The district court dismissed the application for post-conviction relief. Whitehawk appealed from that decision. See Whitehawk v. State, 116 Idaho 831, 780 P.2d 153 (Ct.App.1989). In that appeal, we rejected most of the arguments raised in the petition for post-conviction relief; some of the issues had already been decided by the Court of Appeals in the prior appeal and some of the issues lacked merit. However, we remanded the case to the district court for an evidentiary hearing on the question of whether Whitehawk had received constitutionally inadequate medical and psychological care while incarcerated at the Idaho State Penitentiary. After conducting an evidentiary hearing, the district court again denied Whitehawk's petition for post-conviction relief. Whitehawk filed this appeal.
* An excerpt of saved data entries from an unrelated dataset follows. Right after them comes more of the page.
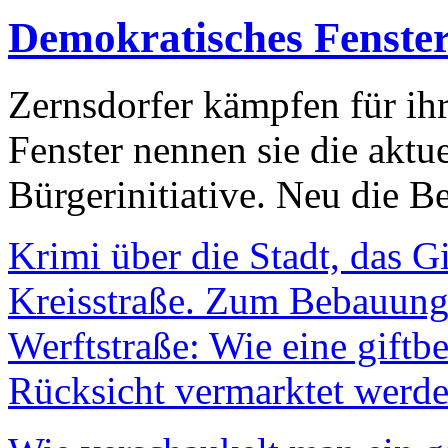
Demokratisches Fenste
Zernsdorfer kämpfen für ih
Fenster nennen sie die aktu
Bürgerinitiative. Neu die Be
Krimi über die Stadt, das G
Kreisstraße. Zum Bebauungs
Werftstraße: Wie eine giftb
Rücksicht vermarktet werde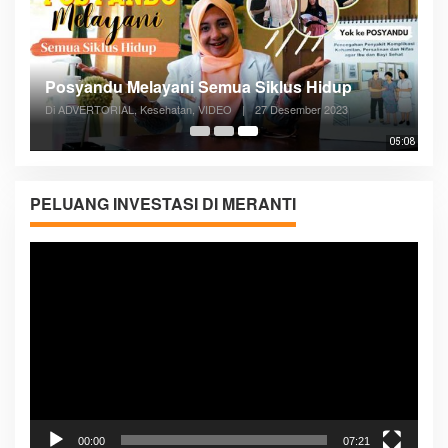
Posyandu Melayani Semua Siklus Hidup
Di ADVERTORIAL, Kesehatan, VIDEO
|
27 Desember 2023
05:08
PELUANG INVESTASI DI MERANTI
Pemutar
Video
00:00
07:21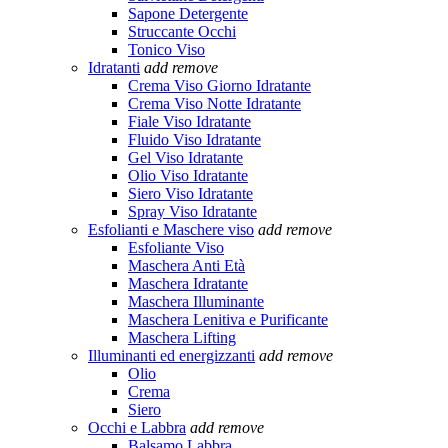
Sapone Detergente
Struccante Occhi
Tonico Viso
Idratanti
add
remove
Crema Viso Giorno Idratante
Crema Viso Notte Idratante
Fiale Viso Idratante
Fluido Viso Idratante
Gel Viso Idratante
Olio Viso Idratante
Siero Viso Idratante
Spray Viso Idratante
Esfolianti e Maschere viso
add
remove
Esfoliante Viso
Maschera Anti Età
Maschera Idratante
Maschera Illuminante
Maschera Lenitiva e Purificante
Maschera Lifting
Illuminanti ed energizzanti
add
remove
Olio
Crema
Siero
Occhi e Labbra
add
remove
Balsamo Labbra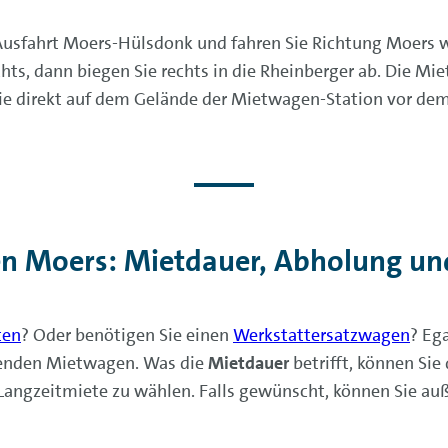
Ausfahrt Moers-Hülsdonk und fahren Sie Richtung Moers w
chts, dann biegen Sie rechts in die Rheinberger ab. Die Mi
Sie direkt auf dem Gelände der Mietwagen-Station vor dem
n Moers: Mietdauer, Abholung u
ten
? Oder benötigen Sie einen
Werkstattersatzwagen
? Eg
ssenden Mietwagen. Was die
Mietdauer
betrifft, können Sie
d Langzeitmiete zu wählen. Falls gewünscht, können Sie a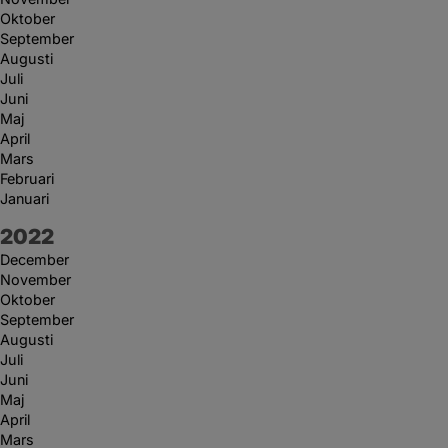
Oktober
September
Augusti
Juli
Juni
Maj
April
Mars
Februari
Januari
År:
2022
December
November
Oktober
September
Augusti
Juli
Juni
Maj
April
Mars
We turn now to the substantive issues raised in this appeal. Whitehawk argues that the district judge abused his discretion by sentencing him to such a lengthy period of incarceration. However, because this question was already decided against him in his first appeal, we need not readdress it here.
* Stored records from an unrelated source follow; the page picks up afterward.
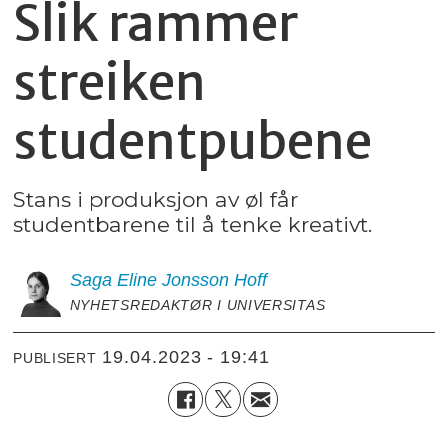
Slik rammer
streiken
studentpubene
Stans i produksjon av øl får
studentbarene til å tenke kreativt.
Saga Eline
Jonsson Hoff
NYHETSREDAKTØR I UNIVERSITAS
19.04.2023 - 19:41
PUBLISERT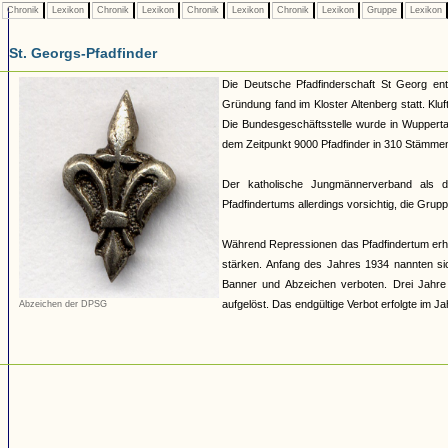
Chronik
Lexikon
Chronik
Lexikon
Chronik
Lexikon
Chronik
Lexikon
Gruppe
Lexikon
St. Georgs-Pfadfinder
Die Deutsche Pfadfinderschaft St Georg en
Gründung fand im Kloster Altenberg statt. Kl
Die Bundesgeschäftsstelle wurde in Wuppertal
dem Zeitpunkt 9000 Pfadfinder in 310 Stämme
Der katholische Jungmännerverband als do
Pfadfindertums allerdings vorsichtig, die Gr
Während Repressionen das Pfadfindertum erheb
stärken. Anfang des Jahres 1934 nannten si
Banner und Abzeichen verboten. Drei Jahre
aufgelöst. Das endgültige Verbot erfolgte im Ja
Abzeichen der DPSG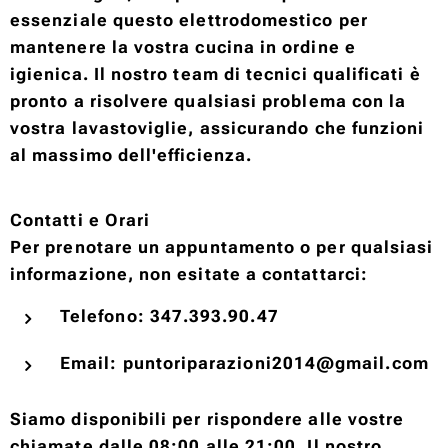
essenziale questo elettrodomestico per
mantenere la vostra cucina in ordine e
igienica. Il nostro team di tecnici qualificati è
pronto a risolvere qualsiasi problema con la
vostra lavastoviglie, assicurando che funzioni
al massimo dell'efficienza.
Contatti e Orari
Per prenotare un appuntamento o per qualsiasi
informazione, non esitate a contattarci:
Telefono: 347.393.90.47
Email: puntoriparazioni2014@gmail.com
Siamo disponibili per rispondere alle vostre
chiamate dalle 08:00 alle 21:00. Il nostro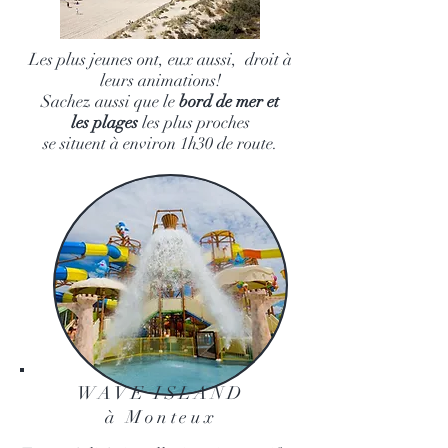
Les plus jeunes ont, eux aussi, droit à
leurs animations
!
Sachez aussi que le
bord de mer et
les plages
les plus proches
se situent à environ 1h30 de route.
WAVE ISLAND
à Monteux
Next, Whitehawk contends that I.C. § 20-223 constitutionally requires that he receive medical and psychological treatment so that he can become eligible for parole. Whitehawk points out that I.C. § 20-223 requires that a sexual offender *343 submit to a psychiatric examination before being eligible for parole. Whitehawk argues that because he will not admit to sexually abusing his stepdaughter, the examining psychiatrist or psychologist is unlikely to consider him suitable for parole. Consequently, Whitehawk believes that he is likely to serve the entire sixteen years without being paroled. Whitehawk asserts that this would result in a deprivation of his constitutional rights. Whitehawk cites Balla v. Idaho State Board of Correction, 595 F.Supp. 1558 (D.Idaho 1984) in support of this contention.[1] However, this constitutional issue was not raised in the post-conviction proceedings before the district court. It is a well-settled rule that constitutional issues are waived, if raised for the first time on appeal. Sullivan v. Sullivan, 102 Idaho 737, 639 P.2d 435 (1981). Therefore, we will not address this issue on appeal.[2]
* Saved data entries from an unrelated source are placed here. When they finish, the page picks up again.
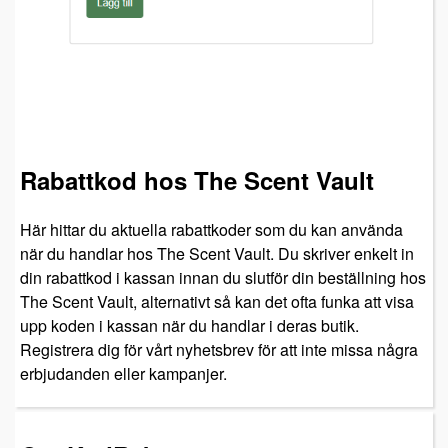
Rabattkod hos The Scent Vault
Här hittar du aktuella rabattkoder som du kan använda
när du handlar hos The Scent Vault. Du skriver enkelt in
din rabattkod i kassan innan du slutför din beställning hos
The Scent Vault, alternativt så kan det ofta funka att visa
upp koden i kassan när du handlar i deras butik.
Registrera dig för vårt nyhetsbrev för att inte missa några
erbjudanden eller kampanjer.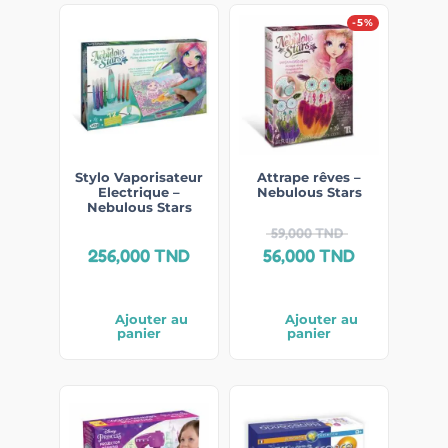
-5%
Stylo Vaporisateur
Attrape rêves –
Electrique –
Nebulous Stars
Nebulous Stars
59,000
TND
256,000
TND
56,000
TND
Ajouter au
Ajouter au
panier
panier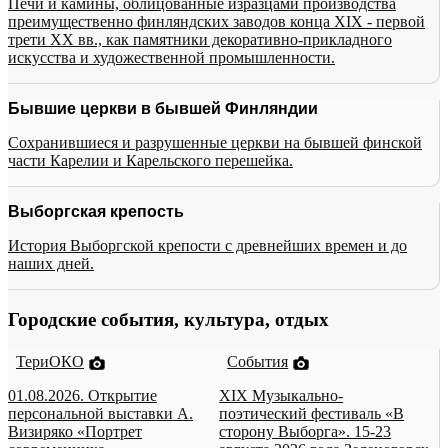
Печи и камины, облицованные изразцами производства
преимущественно финляндских заводов конца XIX - первой
трети XX вв., как памятники декоративно-прикладного
искусства и художественной промышленности.
Бывшие церкви в бывшей Финляндии
Сохранившиеся и разрушенные церкви на бывшей финской
части Карелии и Карельского перешейка.
Выборгская крепость
История Выборгской крепости с древнейших времен и до
наших дней.
Городские события, культура, отдых
ТериОКО
События
01.08.2026. Открытие
XIX Музыкально-
персональной выставки А.
поэтический фестиваль «В
Визиряко «Портрет
сторону Выборга». 15-23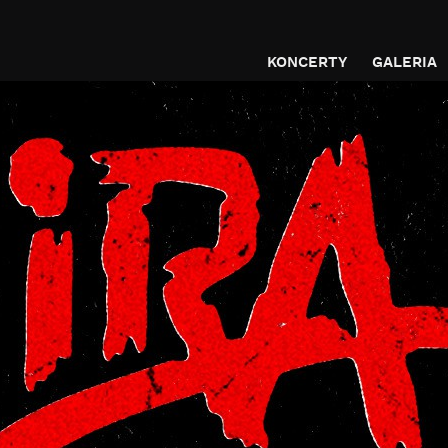
KONCERTY
GALERIA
Finally, during oral argument, Whitehawk contended that he was entitled to post-conviction relief because the Idaho State Board of Correction did not complete a psychological evaluation of him within six months of his arrival to the Board's correctional center. Whitehawk contends that I.C. § 20-224 requires that this procedure take place within six months. Again, this issue was not raised before the district court. Nor was the issue argued or supported by citation of authority in Whitehawk's appellate brief. Normally, issues raised for the first time on appeal are waived. Baldner v. Bennett's, Inc., 103 Idaho 458, 649 P.2d 1214 (1982). This waiver rule also applies to issues which were not argued or supported by citation of authority in an appellate brief. See State v. Hoisington, 104 Idaho 153, 657 P.2d 17 (1983); State v. Carper, 116 Idaho 77, 773 P.2d 1164 (Ct.App.1989); Galindo v. Hibbard, 106 Idaho 302, 678 P.2d 94 (Ct.App.1984); I.A.R. 35(a)(6). Consequently, we will not consider this issue on appeal. Numerous other allegations, including questions about improper or inadequate medical treatment, were raised in the post-conviction proceeding. However, disposition of these complaints do not appear to be contested in this appeal.
In conclusion, we affirm the district court's order denying Whitehawk's petition for post-conviction relief.
NOTES
[1] It should be noted that the portion of the Balla decision upon which Whitehawk relies in his brief was reversed in Balla v. Idaho State Board of Correction, 869 F.2d 461 (9th Cir.1989).
[2] Even if the issue had been raised below, it likely would fail because of prematurity. See State v. Bartlett, 118 Idaho 722, 800 P.2d 118 (Ct.App.1990).